Brown wrote on her Facebook page that Tisa and Ramadan deserved the endorsement because their responses reflected a “commitment to true diversity and disability justice.”

Cannon Warren (SFS’14) and Andrew Logerfo (COL’14) did not respond to the questionnaire. They said that the questionnaire merely called for agreement, failing to facilitate constructive dialogue.

“I thought the questionnaire was inappropriate,” Warren wrote in an email. “It was more like a three-page accusatory essay. If [Brown] wanted to have an interview with me, I would have said fine.”

Brown asked candidates if they would support an effort to build a Disability Cultural Center on campus — a project she is spearheading. All candidates who responded declared support.

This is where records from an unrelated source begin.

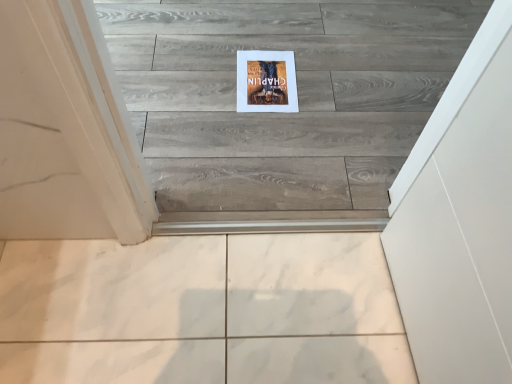 Question: From a real-world perspective, is matte cardboard poster at center physically located above or below white marble tile at lower center?

Choices:
 (A) above
 (B) below

Answer: (A)

Question: Based on their sizes in the image, would you say matte cardboard poster at center is bigger or smaller than white marble tile at lower center?

Choices:
 (A) small
 (B) big

Answer: (A)

Question: Considering the positions of matte cardboard poster at center and white marble tile at lower center in the image, is matte cardboard poster at center wider or thinner than white marble tile at lower center?

Choices:
 (A) wide
 (B) thin

Answer: (B)

Question: Considering their positions, is white marble tile at lower center located in front of or behind matte cardboard poster at center?

Choices:
 (A) behind
 (B) front

Answer: (B)

Question: Considering the positions of white marble tile at lower center and matte cardboard poster at center in the image, is white marble tile at lower center taller or shorter than matte cardboard poster at center?

Choices:
 (A) short
 (B) tall

Answer: (B)

Question: From the image's perspective, is white marble tile at lower center above or below matte cardboard poster at center?

Choices:
 (A) below
 (B) above

Answer: (A)

Question: Considering the positions of white marble tile at lower center and matte cardboard poster at center in the image, is white marble tile at lower center wider or thinner than matte cardboard poster at center?

Choices:
 (A) thin
 (B) wide

Answer: (B) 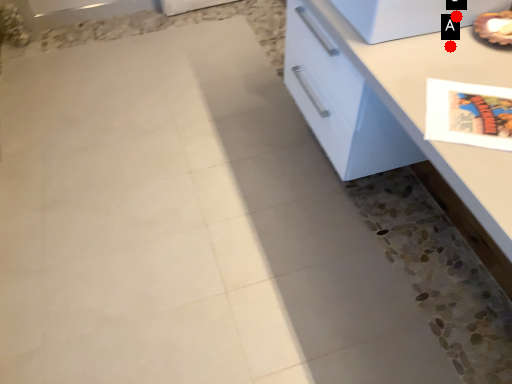 Question: Two points are circled on the image, labeled by A and B beside each circle. Which point is farther from the camera taking this photo?

Choices:
 (A) A is further
 (B) B is further

Answer: (B) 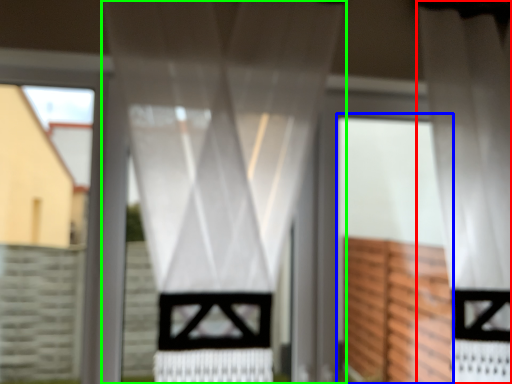 Question: Which object is the farthest from curtain (highlighted by a red box)? Choose among these: screen door (highlighted by a blue box) or curtain (highlighted by a green box).

Choices:
 (A) screen door
 (B) curtain

Answer: (B) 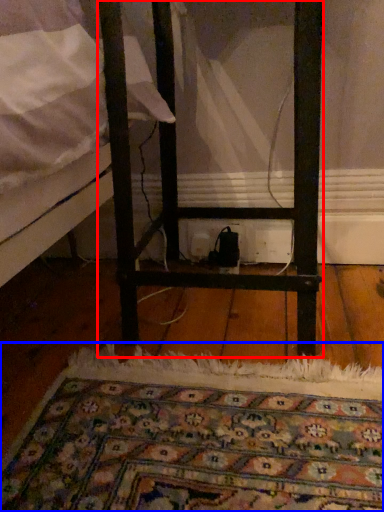 Question: Which object appears farthest to the camera in this image, furniture (highlighted by a red box) or mat (highlighted by a blue box)?

Choices:
 (A) furniture
 (B) mat

Answer: (A) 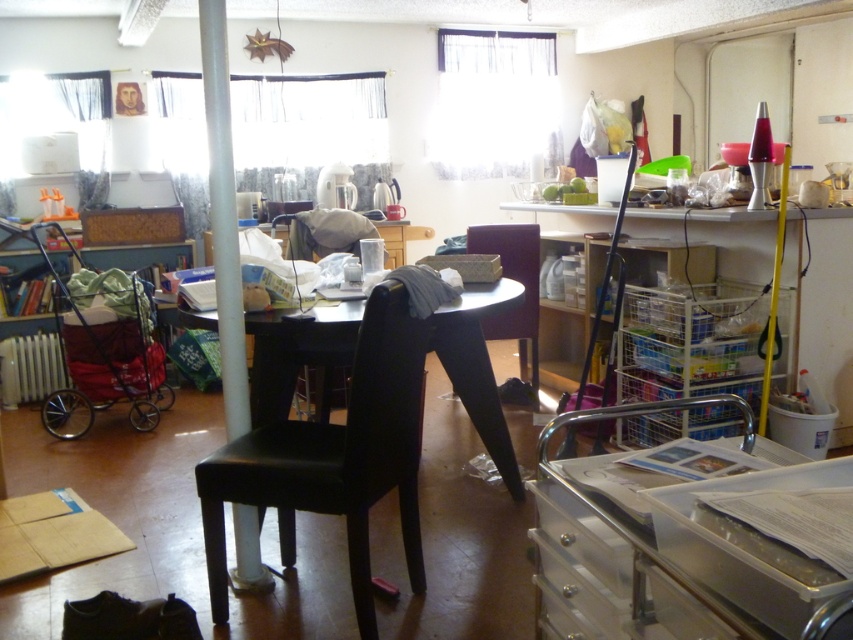 Who is positioned more to the right, black leather chair at center or black leather table at center?

black leather table at center

Is point (277, 516) farther from camera compared to point (401, 288)?

Yes, point (277, 516) is behind point (401, 288).

The image size is (853, 640). What are the coordinates of `black leather chair at center` in the screenshot? It's located at (334, 458).

Identify the location of black leather chair at center. (334, 458).

Who is positioned more to the right, metallic pole at center or matte black chair at center?

matte black chair at center

Who is taller, metallic pole at center or matte black chair at center?

metallic pole at center is taller.

Does point (230, 148) lie in front of point (508, 264)?

Yes, it is in front of point (508, 264).

You are a GUI agent. You are given a task and a screenshot of the screen. Output one action in this format:
    pyautogui.click(x=<x>, y=<y>)
    Task: Click on the metallic pole at center
    The width and height of the screenshot is (853, 640).
    Given the screenshot: What is the action you would take?
    pyautogui.click(x=223, y=216)

Does black leather chair at center have a lesser width compared to matte black chair at center?

No.

Does black leather chair at center have a smaller size compared to matte black chair at center?

No, black leather chair at center is not smaller than matte black chair at center.

Is point (281, 544) positioned behind point (479, 244)?

No, it is in front of (479, 244).

You are a GUI agent. You are given a task and a screenshot of the screen. Output one action in this format:
    pyautogui.click(x=<x>, y=<y>)
    Task: Click on the black leather chair at center
    
    Given the screenshot: What is the action you would take?
    point(334,458) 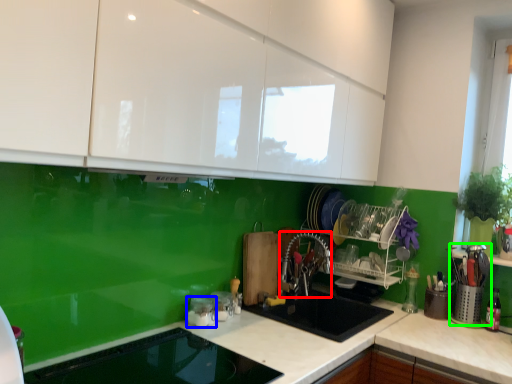 Question: Estimate the real-world distances between objects in this image. Which object is farther from silverware (highlighted by a red box), appliance (highlighted by a blue box) or appliance (highlighted by a green box)?

Choices:
 (A) appliance
 (B) appliance

Answer: (B) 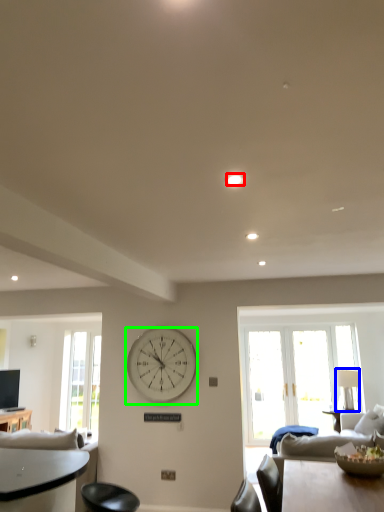 Question: Based on their relative distances, which object is farther from light (highlighted by a red box)? Choose from lamp (highlighted by a blue box) and wall clock (highlighted by a green box).

Choices:
 (A) lamp
 (B) wall clock

Answer: (A) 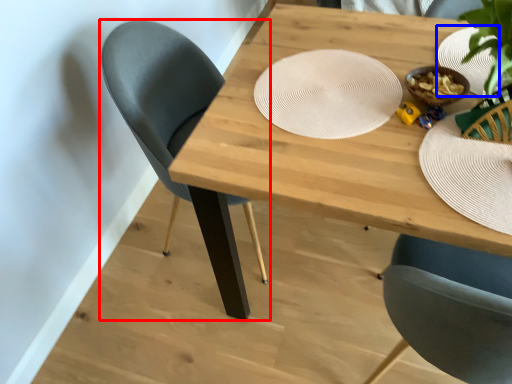 Question: Which object is further to the camera taking this photo, chair (highlighted by a red box) or paper plate (highlighted by a blue box)?

Choices:
 (A) chair
 (B) paper plate

Answer: (A) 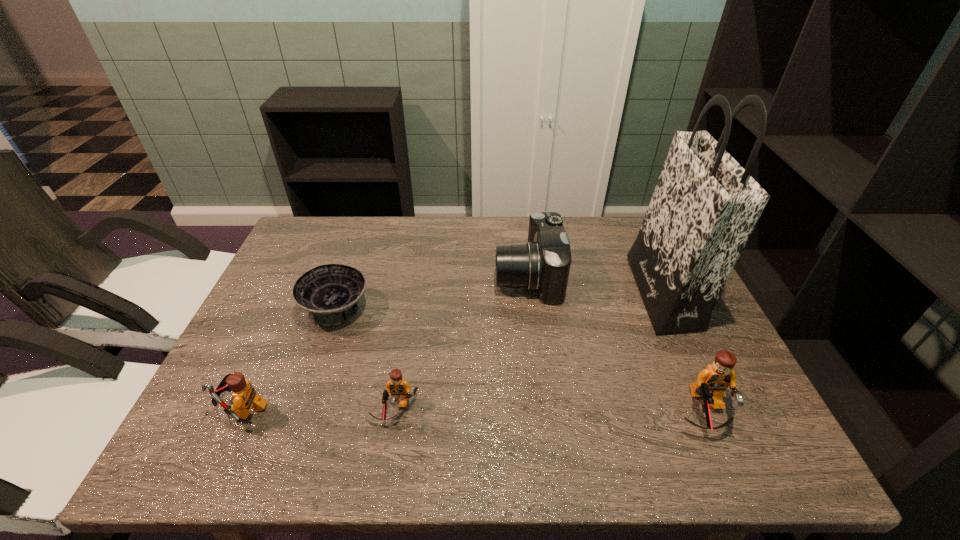 This screenshot has width=960, height=540. Identify the location of the third shortest object. (244, 396).

At what (x,y) coordinates should I click in order to perform the action: click on the second shortest Lego. Please return your answer as a coordinate pair (x, y). The width and height of the screenshot is (960, 540). Looking at the image, I should click on (244, 396).

Identify the location of the shortest Lego. The width and height of the screenshot is (960, 540). 399,388.

Where is `the third object from left to right`? the third object from left to right is located at coordinates (399, 388).

The width and height of the screenshot is (960, 540). I want to click on the tallest Lego, so 712,382.

The height and width of the screenshot is (540, 960). I want to click on the third object from right to left, so click(543, 265).

Find the location of a particular element. bowl is located at coordinates (330, 293).

Where is `shopping bag`? This screenshot has width=960, height=540. shopping bag is located at coordinates (705, 205).

Where is `free space located 0.100m on the lens of the camera`? free space located 0.100m on the lens of the camera is located at coordinates (461, 276).

What are the coordinates of `free spot located 0.380m on the lens of the camera` in the screenshot? It's located at click(364, 276). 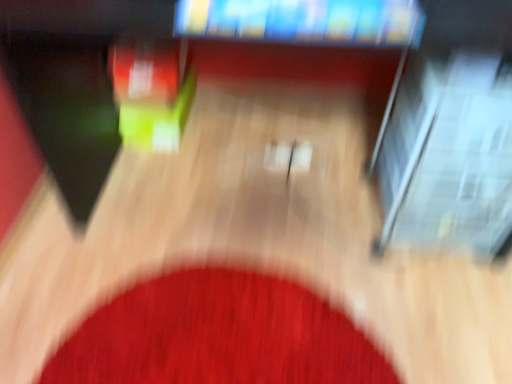 Find the location of a particular element. matte plastic television at upper center is located at coordinates (304, 21).

What do you see at coordinates (304, 21) in the screenshot?
I see `matte plastic television at upper center` at bounding box center [304, 21].

You are a GUI agent. You are given a task and a screenshot of the screen. Output one action in this format:
    pyautogui.click(x=<x>, y=<y>)
    Task: Click on the red carpet at center
    The image size is (512, 384).
    Given the screenshot: What is the action you would take?
    pyautogui.click(x=218, y=335)

Describe the element at coordinates (218, 335) in the screenshot. I see `red carpet at center` at that location.

Locate an element on the screen. Image resolution: width=512 pixels, height=384 pixels. matte plastic television at upper center is located at coordinates (304, 21).

Considering the relative positions of matte plastic television at upper center and red carpet at center in the image provided, is matte plastic television at upper center to the left of red carpet at center from the viewer's perspective?

In fact, matte plastic television at upper center is to the right of red carpet at center.

Which object is closer to the camera, matte plastic television at upper center or red carpet at center?

matte plastic television at upper center is in front.

Does point (320, 23) lie in front of point (199, 360)?

That is True.

From the image's perspective, relative to red carpet at center, is matte plastic television at upper center above or below?

matte plastic television at upper center is above red carpet at center.

From a real-world perspective, between matte plastic television at upper center and red carpet at center, who is vertically lower?

red carpet at center is physically lower.

Looking at their sizes, would you say matte plastic television at upper center is wider or thinner than red carpet at center?

matte plastic television at upper center is thinner than red carpet at center.

Based on the photo, from their relative heights in the image, would you say matte plastic television at upper center is taller or shorter than red carpet at center?

matte plastic television at upper center is shorter than red carpet at center.

Considering the sizes of objects matte plastic television at upper center and red carpet at center in the image provided, who is bigger, matte plastic television at upper center or red carpet at center?

Bigger between the two is red carpet at center.

Would you say matte plastic television at upper center is inside or outside red carpet at center?

The correct answer is: outside.

Is matte plastic television at upper center far away from red carpet at center?

No, matte plastic television at upper center is not far away from red carpet at center.

Is red carpet at center at the back of matte plastic television at upper center?

No, red carpet at center is not at the back of matte plastic television at upper center.

How many degrees apart are the facing directions of matte plastic television at upper center and red carpet at center?

The angle between the facing direction of matte plastic television at upper center and the facing direction of red carpet at center is 2.18 degrees.

Measure the distance from matte plastic television at upper center to red carpet at center.

31.37 inches.

Where is `mat lying on the left of matte plastic television at upper center`? mat lying on the left of matte plastic television at upper center is located at coordinates (218, 335).

Which object is positioned more to the right, red carpet at center or matte plastic television at upper center?

matte plastic television at upper center.

Is red carpet at center positioned behind matte plastic television at upper center?

Yes, it is.

Is point (291, 333) less distant than point (275, 3)?

That is False.

From the image's perspective, is red carpet at center over matte plastic television at upper center?

Actually, red carpet at center appears below matte plastic television at upper center in the image.

From a real-world perspective, who is located higher, red carpet at center or matte plastic television at upper center?

matte plastic television at upper center.

Which of these two, red carpet at center or matte plastic television at upper center, is thinner?

Thinner between the two is matte plastic television at upper center.

Who is shorter, red carpet at center or matte plastic television at upper center?

With less height is matte plastic television at upper center.

Which of these two, red carpet at center or matte plastic television at upper center, is bigger?

red carpet at center.

In the scene shown: Can we say red carpet at center lies outside matte plastic television at upper center?

Yes, red carpet at center is outside of matte plastic television at upper center.

Is red carpet at center far from matte plastic television at upper center?

No, there isn't a large distance between red carpet at center and matte plastic television at upper center.

Is red carpet at center oriented towards matte plastic television at upper center?

No, red carpet at center does not turn towards matte plastic television at upper center.

How many degrees apart are the facing directions of red carpet at center and matte plastic television at upper center?

2.18 degrees.

In the image, there is a red carpet at center. At what (x,y) coordinates should I click in order to perform the action: click on television above it (from the image's perspective). Please return your answer as a coordinate pair (x, y). This screenshot has height=384, width=512. Looking at the image, I should click on point(304,21).

Identify the location of television that is above the red carpet at center (from a real-world perspective). (304, 21).

Find the location of a particular element. This screenshot has width=512, height=384. mat that is behind the matte plastic television at upper center is located at coordinates (218, 335).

“We perceive GUSA’s role to be helping students achieve solutions to any problems they face on campus and empowering them to take action on their own by connecting them with the other students passionate about their cause and administrators who can be helpful,” Appelbaum and Cleary wrote. “As a result, we would actively work with the committee of students and community members by providing GUSA support and resources to a Disability Cultural Center.”

In addition, the candidates encouraged disabled students to hold leadership positions in GUSA and other campus organizations in order to effectively advocate for the disabled community.

Brown said she was cautiously optimistic about future progress and saw opportunities for increased discussion of disability issues based on the candidates’ responses.